President Francois Hollande’s response to Friday’s vicious terrorist attacks in France, attributed to the Islamic State, was immediate and uncompromising. “We are going to lead a war which will be pitiless,” he vowed.

Whether France itself possesses the will or the capacity to undertake such a war is another matter. So too is the question of whether further war can provide a remedy to the problem at hand: widespread disorder roiling much of the Greater Middle East and periodically spilling into the outside world.

It’s not as if the outside world hasn’t already given pitiless war a try. The Soviet Union spent all of the 1980s attempting to pacify Afghanistan and succeeded only in killing a million or so Afghans while creating an incubator for Islamic radicalism. Beginning in 2003, the United States attempted something similar in Iraq and ended up producing similarly destabilizing results. By the time US troops withdrew in 2011, something like 200,000 Iraqis had died, most of the them civilians. Today Iraq teeters on the brink of disintegration.

Perhaps if the Russians had tried harder or the Americans had stayed longer, they might have achieved a more favorable outcome. Yet that qualifies as a theoretical possibility at best. Years of fighting in Afghanistan exhausted the Soviet Union and contributed directly to its subsequent collapse. Years of fighting in Iraq used up whatever “Let’s roll!” combativeness Americans may have entertained following 9/11.

Today, notwithstanding the Obama administration’s continuing appetite for military piddling — airstrikes, commando raids, and advisory missions — few Americans retain any appetite for undertaking further large-scale hostilities in the Islamic world. Fewer still will sign up to follow Hollande in undertaking any new crusade. Their reluctance to do so is understandable and appropriate.

The fact is that United States and its European allies face a perplexing strategic conundrum. Collectively they find themselves locked in a protracted conflict with Islamic radicalism, with ISIS but one manifestation of a much larger phenomenon. Prospects for negotiating an end to that conflict anytime soon appear to be nil. Alas, so too do prospects of winning it.

In this conflict, the West generally appears to enjoy the advantage of clear-cut military superiority. By almost any measure, we are stronger than our adversaries. Our arsenals are bigger, our weapons more sophisticated, our generals better educated in the art of war, our fighters better trained at waging it.

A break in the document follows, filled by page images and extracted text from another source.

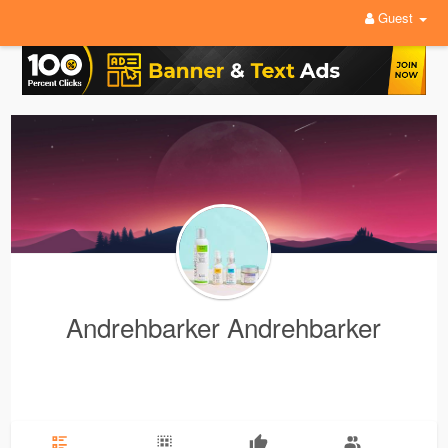
Guest
Andrehbarker Andrehbarker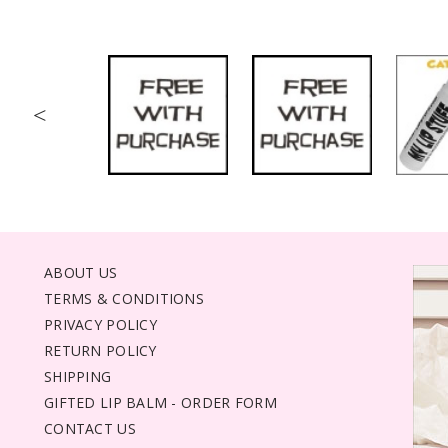
<
ABOUT US
TERMS & CONDITIONS
PRIVACY POLICY
RETURN POLICY
SHIPPING
GIFTED LIP BALM - ORDER FORM
CONTACT US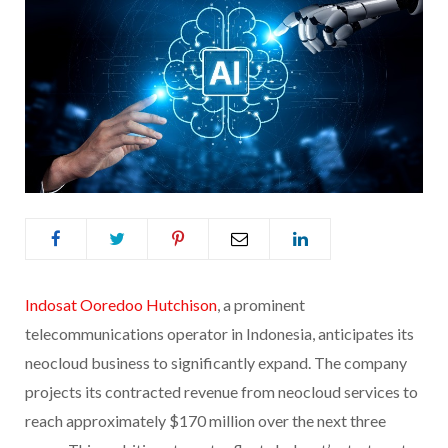
Indosat Ooredoo Hutchison
, a prominent
telecommunications operator in Indonesia, anticipates its
neocloud business to significantly expand. The company
projects its contracted revenue from neocloud services to
reach approximately $170 million over the next three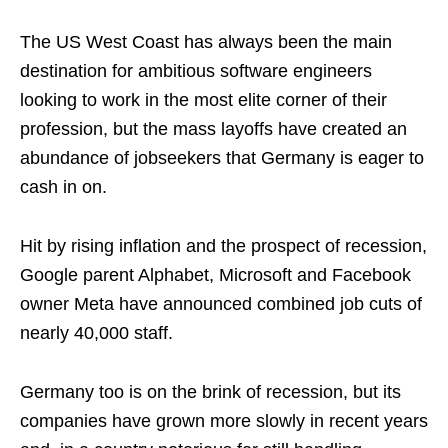
The US West Coast has always been the main
destination for ambitious software engineers
looking to work in the most elite corner of their
profession, but the mass layoffs have created an
abundance of jobseekers that Germany is eager to
cash in on.
Hit by rising inflation and the prospect of recession,
Google parent Alphabet, Microsoft and Facebook
owner Meta have announced combined job cuts of
nearly 40,000 staff.
Germany too is on the brink of recession, but its
companies have grown more slowly in recent years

Yet most of this has proven to be irrelevant. Time and again the actual employment of that ostensibly superior military might has produced results other than those intended or anticipated. Even where armed intervention has achieved a semblance of tactical success — the ousting of some unsavory dictator, for example — it has yielded neither reconciliation nor willing submission nor even sullen compliance. Instead, intervention typically serves to aggravate, inciting further resistance. Rather than putting out the fires of radicalism, we end up feeding them.

In proposing to pour yet more fuel on that fire, Hollande demonstrates a crippling absence of imagination, one that has characterized recent Western statesmanship more generally when it comes to the Islamic world. There, simply trying harder will not suffice as a basis of policy.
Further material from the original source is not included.